Confessions Of A Serial Imposter
I have some confessions;
I’ve been lucky in life.
I’ve had a lot of fortunate breaks and they’ve helped me achieve moderate success and wonderful relationships.
I worry that people might see through my exterior, judge me, and find that I don’t quite measure up to their expectations.
I’m concerned that I might not be as smart or as good at my work as people sometimes think I am.
Do any of those resonate? Did you find yourself thinking ‘oh crap, I’m not the only one!’?
If so, the good news is you’re not alone.
More good news is that what you’re feeling has a name.
In very real terms, Imposter Syndrome is the belief, shared by many high performers, that you don’t deserve your accolades, rewards, or acclaim.
Psychologists Suzanne Imes, Ph.D, and Pauline Rose Clance, Ph.D, first coined the phrase in the 1970s after their research into high performing women uncovered a peculiar trend. Many of these women, who were highly regarded by their peers and unquestionably successful from the perspective of others, attributed their success to luck or chance and had trouble internalizing what they had done to get where they were. They felt sure that at any moment they’d be revealed to be imposters, undeserving of all they’d achieved.
Early research found that this thought process shows up often in high performers and minorities, and increasingly research is finding that most of us feel this way sometimes.
Don't look at me, I'm nobody.
At times it feels like we live in an age where the only two options are ‘Look at me, I’m special’, or ‘Don’t look at me, I’m nobody’. We post pictures about the food we eat and the vacations we take, but shy away from asking for the promotion or pay raise we feel we’ve earned. We’re told that we’re not grateful for what we have, and then told to reach for the stars and never be satisfied.
And good luck if you’re a Millennial, because everyone has something to say about Millennials and how they approach the world. (Hey Millennials, what we’re all experiencing are global trends, not generational ones; but more on that at a later date)
One of the voices that talks the loudest is the one that says ‘Who are you to do this?’. Maybe you’ve heard that voice before. Maybe it was ‘who are you to write a book?’, or ‘who are you to be someone’s mentor?’, or ‘who are you to go for that promotion?’.
Shouldn’t we be happy with our station in life? Isn’t it a little bit of hubris to think that what we have to say is so valuable that others should want to hear it, see it, or experience it?
From someone who struggles with that inner voice, here’s are two things I’ve learned. No guarantee they’ll work for you, and there are lots of other options, but I hope they help you like they've helped me.
Adopt a growth mindset more often
Dr. Dweck's research and the subsequent book explore how sometimes we believe qualities and skills are innate, and others times we believe our traits can be developed.

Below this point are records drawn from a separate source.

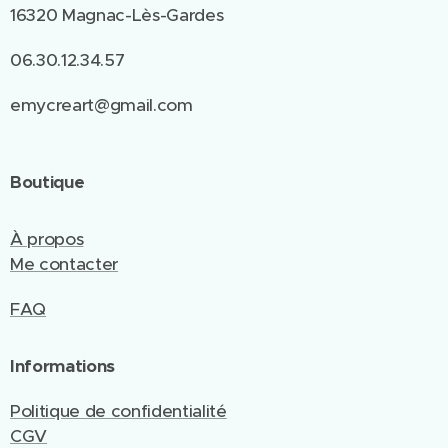
16320 Magnac-Lès-Gardes
06.30.12.34.57
emycreart@gmail.com
Boutique
À propos
Me contacter
FAQ
Informations
Politique de confidentialité
CGV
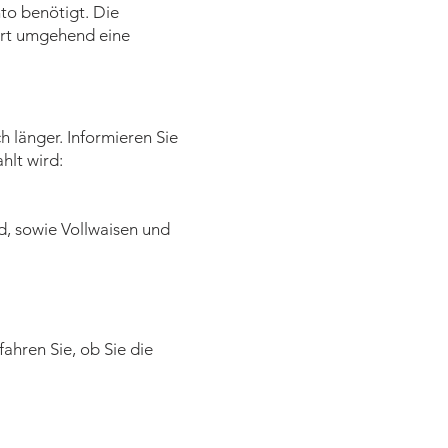
to benötigt. Die
ert umgehend eine
 länger. Informieren Sie
hlt wird:
d, sowie Vollwaisen und
ahren Sie, ob Sie die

When we believe in a ‘fixed mindset’, we tend to do things we know we can be good at, because success is a justification.
The transitive properties apply; e.g. if smart people get A’s, and I’m smart, then I have to get A’s. The best way to get A’s is to do things I know I can get A’s at. Boom! Brilliant!
Take that same rationale and apply it to sports, cooking, work, etc. and you see the downsides of a perpetual fixed mindset.
Conversely, when we exhibit a growth mindset, we define things like ‘smart’ and ‘good at’ differently. We believe that skill is a work in progress, and that we only get better by challenging ourselves. So if I take a tougher class, or volunteer for a more challenging project, even if I don’t succeed by someone else’s definition, I have learned and grown.
And in that growth is progress.
This mentality is a daily struggle. I don’t always get it right where I want. But the awareness that I’ve gained about my natural inclinations, and what that does to my internal motivation, has made me a better person, a better leader, and most importantly to me, a better father.
For me embracing contradictions means embracing the things that I might otherwise view as imperfections.
I am competitive. I like to win. I like to be right.
Right now everyone who knows me is smirking and nodding their head vigorously.
Mix those with this intense desire to please others and I can be a petri dish for the Imposter Syndrome.
But I’ve learned to acknowledge those qualities alongside others that smooth out the rough edges. I like winning AND I love people. That I like being right AND I love to learn.
As I realized that these are not in conflict with one another, I started to accept my inner workings as a melange of emotions, drivers, motivations, and perspectives.
Allowing myself to not have to be one thing or another, but rather a collection of things that change and flex while still maintaining a set of core values, is liberating.
Try giving yourself that same freedom. You may find that it frees you up from the prison of absolutes.
I don’t have it all figured out. I still have to keep myself in check and I don’t know that I’ll ever completely silence that voice in my head.
But if I’m being honest with myself (and shouldn't I be?) I don’t think I want that voice to go away. It keeps me motivated and hungry. It challenges me to question if I’m giving my best all the time, and if not, why?
I hope to keep getting better at harnessing the power of that voice, and putting it in it's place when necessary.
And if you recognize some of the Imposter Syndrome in yourself, I hope you keep getting better at moderating that voice for yourself too.